Emerging evidence indicates that dysregulated long intervening non-coding RNA (lincRNA) HOTAIR correlates highly with tumor invasion and metastasis but a link between the high expression of HOTAIR and the metastatic cascade of cancer stem cells (CSCs) needs to be further studied. The purpose of this study was to investigate the effect of down-regulated HOTAIR expression on tumorgeniesis and metastasis of epithelial ovarian cancer (EOC) CSCs. CD117(+)CD44(+)CSCs were isolated from human EOC SKOV3 cell line by using a magnetic-activated cell sorting system, and were then transfected with the expression vector-based small hairpin RNA targeting HOTAIR; the stably transfected cells were selected for the study. Colony-forming, wound-healing, cellular metastasis and tumorigenicity assays were performed.

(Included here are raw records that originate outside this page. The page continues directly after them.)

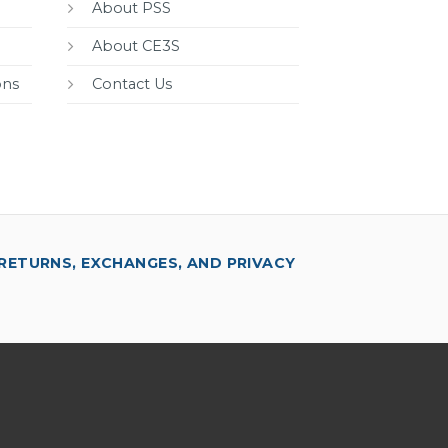
About PSS
About CE3S
ons
Contact Us
RETURNS, EXCHANGES, AND PRIVACY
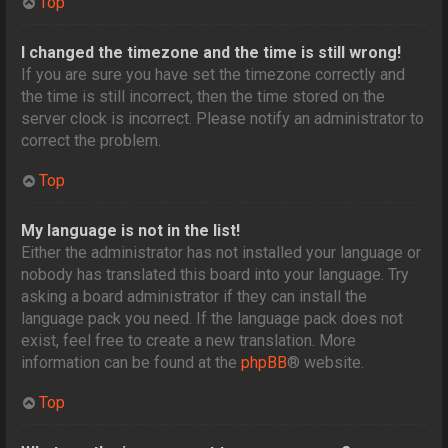
Top
I changed the timezone and the time is still wrong!
If you are sure you have set the timezone correctly and
the time is still incorrect, then the time stored on the
server clock is incorrect. Please notify an administrator to
correct the problem.
Top
My language is not in the list!
Either the administrator has not installed your language or
nobody has translated this board into your language. Try
asking a board administrator if they can install the
language pack you need. If the language pack does not
exist, feel free to create a new translation. More
information can be found at the
phpBB
® website.
Top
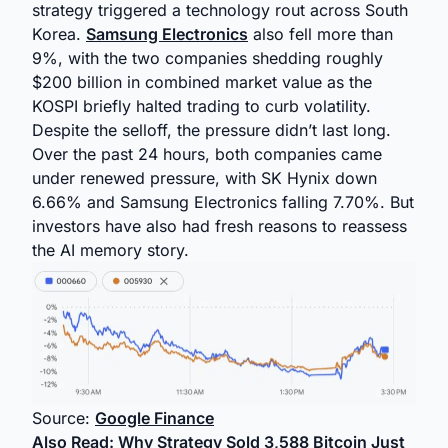
strategy triggered a technology rout across South
Korea.
Samsung Electronics
also fell more than
9%, with the two companies shedding roughly
$200 billion in combined market value as the
KOSPI briefly halted trading to curb volatility.
Despite the selloff, the pressure didn’t last long.
Over the past 24 hours, both companies came
under renewed pressure, with SK Hynix down
6.66% and Samsung Electronics falling 7.70%. But
investors have also had fresh reasons to reassess
the AI memory story.
Source:
Google Finance
Also Read:
Why Strategy Sold 3,588 Bitcoin Just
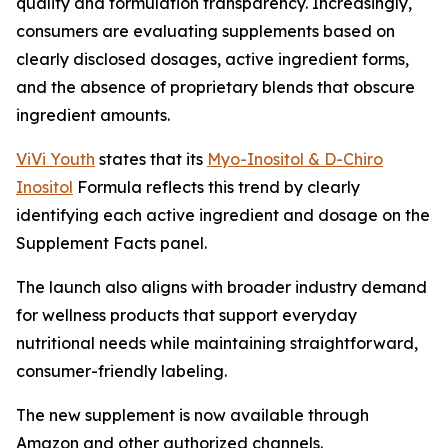
quality and formulation transparency. Increasingly,
consumers are evaluating supplements based on
clearly disclosed dosages, active ingredient forms,
and the absence of proprietary blends that obscure
ingredient amounts.
ViVi Youth
states that its
Myo-Inositol & D-Chiro
Inositol
Formula reflects this trend by clearly
identifying each active ingredient and dosage on the
Supplement Facts panel.
The launch also aligns with broader industry demand
for wellness products that support everyday
nutritional needs while maintaining straightforward,
consumer-friendly labeling.
The new supplement is now available through
Amazon and other authorized channels.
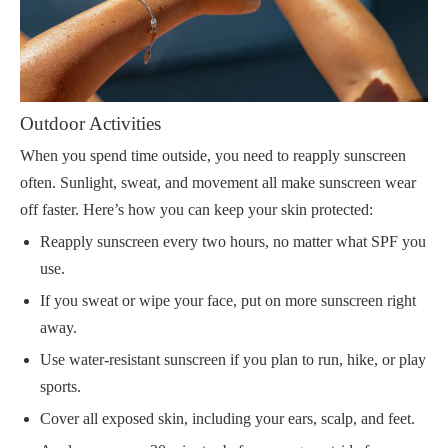
Outdoor Activities
When you spend time outside, you need to reapply sunscreen
often. Sunlight, sweat, and movement all make sunscreen wear
off faster. Here’s how you can keep your skin protected:
Reapply sunscreen every two hours, no matter what SPF you
use.
If you sweat or wipe your face, put on more sunscreen right
away.
Use water-resistant sunscreen if you plan to run, hike, or play
sports.
Cover all exposed skin, including your ears, scalp, and feet.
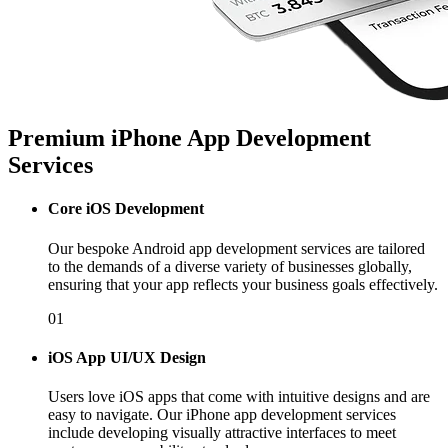
Premium iPhone App Development
Services
Core iOS Development
Our bespoke Android app development services are tailored
to the demands of a diverse variety of businesses globally,
ensuring that your app reflects your business goals effectively.
01
iOS App UI/UX Design
Users love iOS apps that come with intuitive designs and are
easy to navigate. Our iPhone app development services
include developing visually attractive interfaces to meet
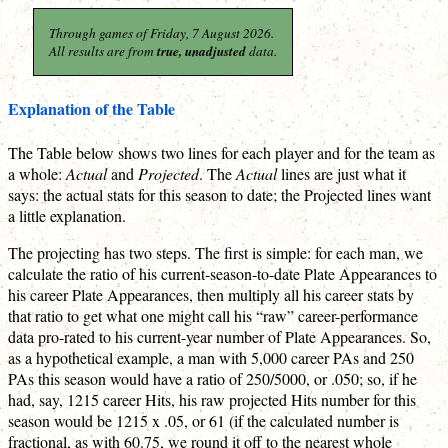
Through games of Friday, 7 August 2026.
All results are from
true, unadjusted
data.
Explanation of the Table
The Table below shows two lines for each player and for the team as
a whole:
Actual
and
Projected
. The
Actual
lines are just what it
says: the actual stats for this season to date; the Projected lines want
a little explanation.
The projecting has two steps. The first is simple: for each man, we
calculate the ratio of his current-season-to-date Plate Appearances to
his career Plate Appearances, then multiply all his career stats by
that ratio to get what one might call his “raw” career-performance
data pro-rated to his current-year number of Plate Appearances. So,
as a hypothetical example, a man with 5,000 career PAs and 250
PAs this season would have a ratio of 250/5000, or .050; so, if he
had, say, 1215 career Hits, his raw projected Hits number for this
season would be 1215 x .05, or 61 (if the calculated number is
fractional, as with 60.75, we round it off to the nearest whole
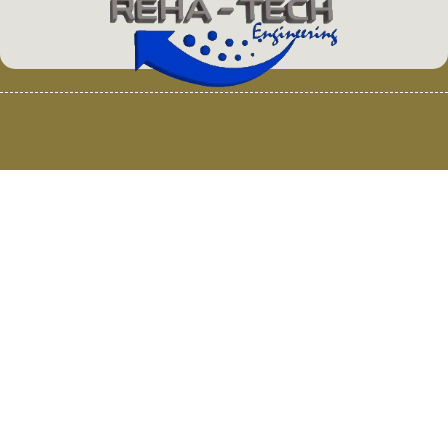
© 2025 Van Loenen Instruments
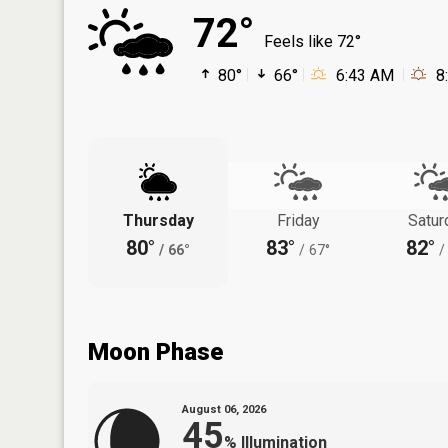
72°
Feels like 72°
80°
66°
6:43 AM
8
Thursday
Friday
Satur
80°
83°
82°
/
66°
/
67°
/
Moon Phase
August 06, 2026
45
%
Illumination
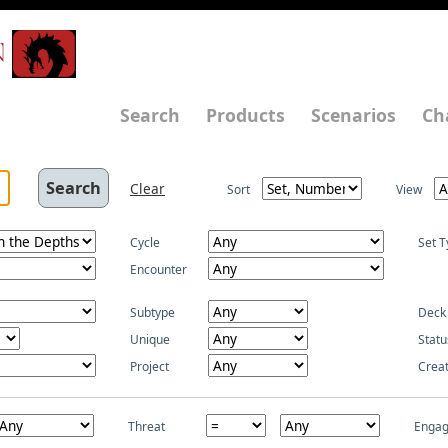
N
Search
Products
Scenarios
Ch
Clear
Sort
View
Cycle
Set T
Encounter
Subtype
Deck
Unique
Statu
Project
Crea
Threat
Enga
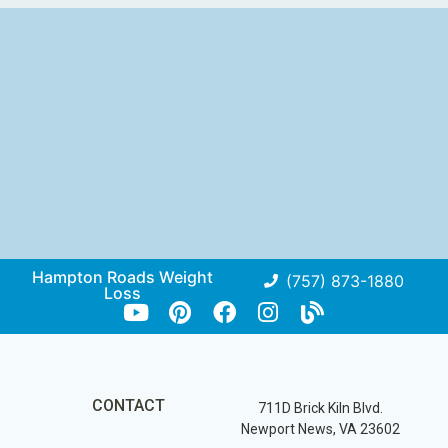
Hampton Roads Weight
(757) 873-1880
Loss
CONTACT
711D Brick Kiln Blvd.
Newport News, VA 23602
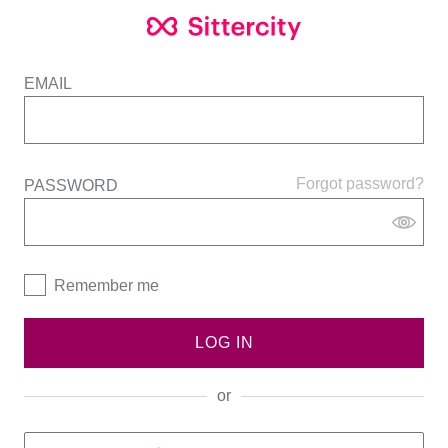
EMAIL
Forgot password?
PASSWORD
Remember me
LOG IN
or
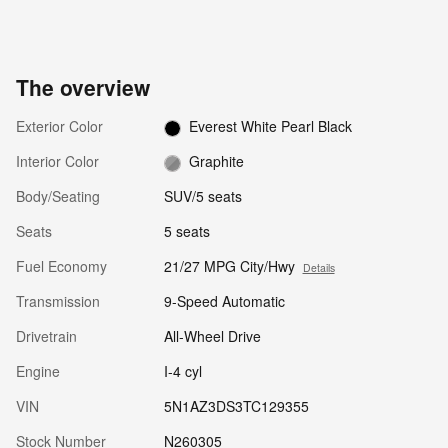
The overview
Exterior Color
Everest White Pearl Black
Interior Color
Graphite
Body/Seating
SUV/5 seats
Seats
5 seats
Fuel Economy
21/27 MPG City/Hwy
Details
Transmission
9-Speed Automatic
Drivetrain
All-Wheel Drive
Engine
I-4 cyl
VIN
5N1AZ3DS3TC129355
Stock Number
N260305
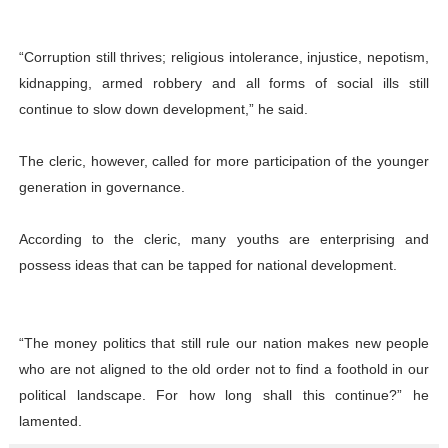
“Corruption still thrives; religious intolerance, injustice, nepotism,
kidnapping, armed robbery and all forms of social ills still
continue to slow down development,” he said.
The cleric, however, called for more participation of the younger
generation in governance.
According to the cleric, many youths are enterprising and
possess ideas that can be tapped for national development.
“The money politics that still rule our nation makes new people
who are not aligned to the old order not to find a foothold in our
political landscape. For how long shall this continue?” he
lamented.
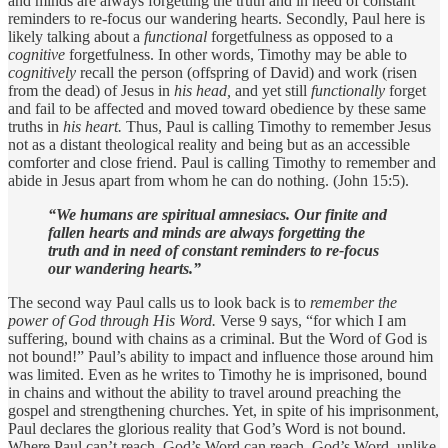
and minds are always forgetting the truth and in need of constant
reminders to re-focus our wandering hearts. Secondly, Paul here is
likely talking about a
functional
forgetfulness as opposed to a
cognitive
forgetfulness. In other words, Timothy may be able to
cognitively
recall the person (offspring of David) and work (risen
from the dead) of Jesus in
his head,
and yet still
functionally
forget
and fail to be affected and moved toward obedience by these same
truths in
his heart.
Thus, Paul is calling Timothy to remember Jesus
not as a distant theological reality and being but as an accessible
comforter and close friend. Paul is calling Timothy to remember and
abide in Jesus apart from whom he can do nothing. (John 15:5).
“We humans are spiritual amnesiacs. Our finite and
fallen hearts and minds are always forgetting the
truth and in need of constant reminders to re-focus
our wandering hearts.”
The second way Paul calls us to look back is to
remember the
power of God through His Word.
Verse 9 says, “for which I am
suffering, bound with chains as a criminal. But the Word of God is
not bound!” Paul’s ability to impact and influence those around him
was limited. Even as he writes to Timothy he is imprisoned, bound
in chains and without the ability to travel around preaching the
gospel and strengthening churches. Yet, in spite of his imprisonment,
Paul declares the glorious reality that God’s Word is not bound.
Where Paul can’t reach, God’s Word can reach. God’s Word, unlike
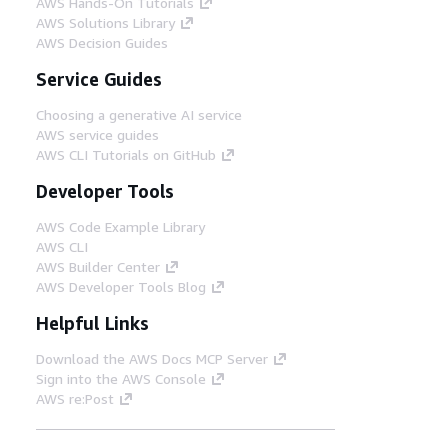
AWS Hands-On Tutorials
AWS Solutions Library
AWS Decision Guides
Service Guides
Choosing a generative AI service
AWS service guides
AWS CLI Tutorials on GitHub
Developer Tools
AWS Code Example Library
AWS CLI
AWS Builder Center
AWS Developer Tools Blog
Helpful Links
Download the AWS Docs MCP Server
Sign into the AWS Console
AWS re:Post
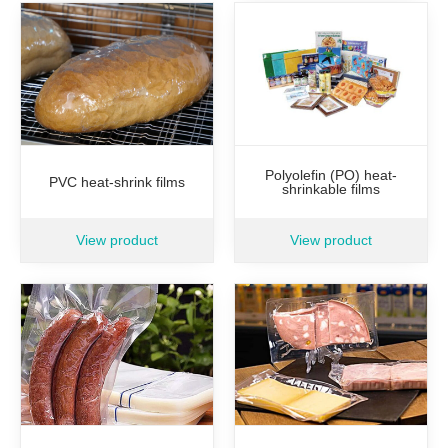
Polyolefin (PO) heat-
PVC heat-shrink films
shrinkable films
View product
View product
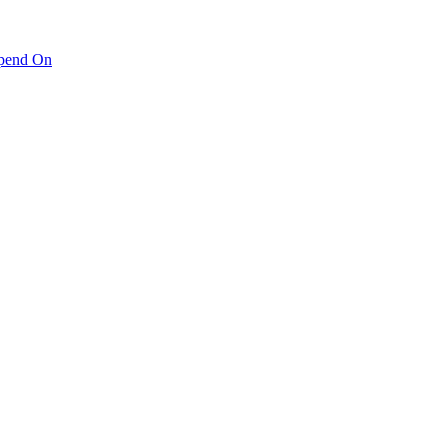
pend On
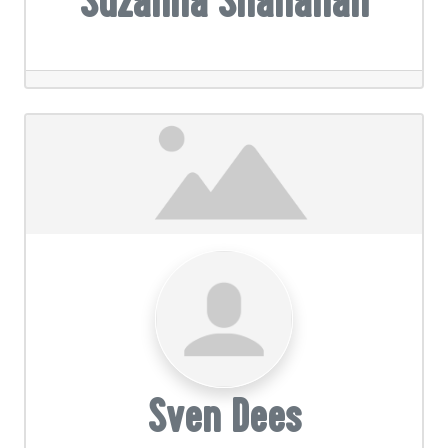
Suzanna Shanahan
Sven Dees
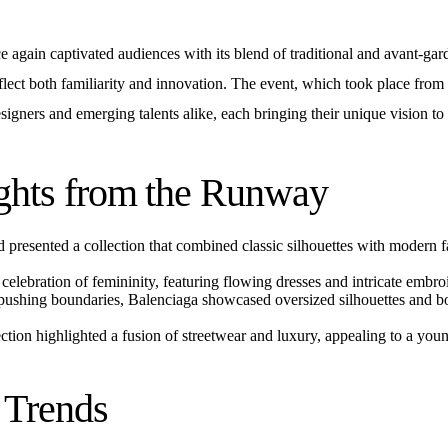
 again captivated audiences with its blend of traditional and avant-gar
reflect both familiarity and innovation. The event, which took place fro
igners and emerging talents alike, each bringing their unique vision to
ghts from the Runway
 presented a collection that combined classic silhouettes with modern 
elebration of femininity, featuring flowing dresses and intricate embro
shing boundaries, Balenciaga showcased oversized silhouettes and bo
ction highlighted a fusion of streetwear and luxury, appealing to a yo
e Trends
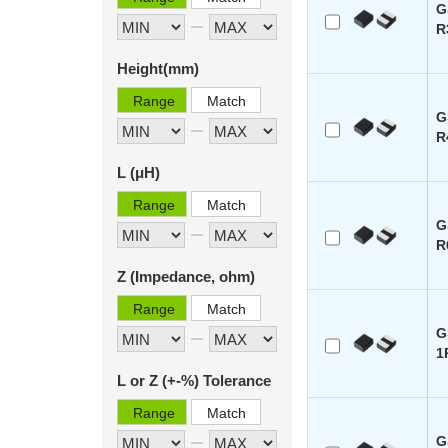
G
R
Height(mm)
Range
Match
G
R
L (μH)
Range
Match
G
R
Z (Impedance, ohm)
Range
Match
G
1
L or Z (+-%) Tolerance
Range
Match
G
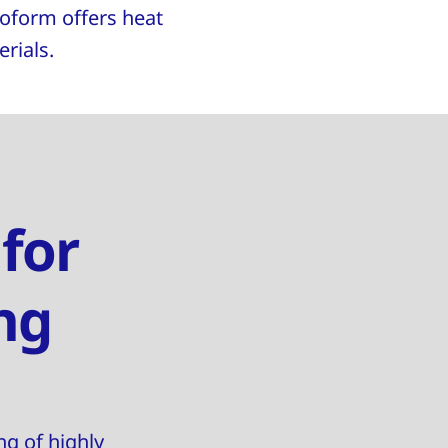
noform offers heat
rials.
 for
ng
ng of highly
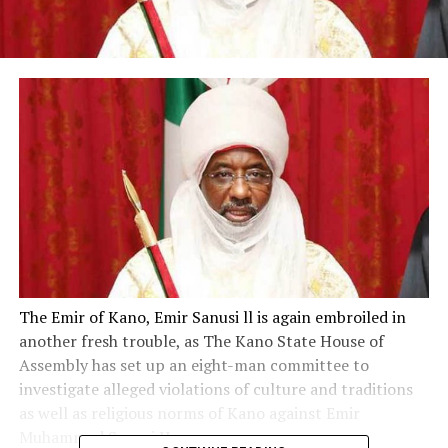
The Emir of Kano, Emir Sanusi ll is again embroiled in
another fresh trouble, as The Kano State House of
Assembly has set up an eight-man committee to
investigate alleged violations of culture and traditions
as well as religious norms of Kano against Emir
Muhammad Sanusi II.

The results demonstrated that the HOTAIR expression in clinical EOC tissues and SKOV3 CD117(+)CD44(+)CSCs was higher than in SKOV3 tumor tissues and non-CD117(+)CD44(+)CSCs. The CD117(+)CD44(+)-shHOTAIR showed an inhibited HOTAIR expression, reduced cell migration and invasion than CD117(+)CD44(+)- scramble, suggesting the inhibition of an epithelial-mesenchymal transition. Moreover, the downregulated HOTAIR expression in CD117(+)CD44(+) CSCs significantly decreased the tumor growth and lung metastasis in xenograft mice.

Our findings demonstrated the shHOTAIR-mediated down-regulation of the HOTAIR expression in CD117(+)CD44(+) CSCs can be a promising new opportunity for future clinical trials.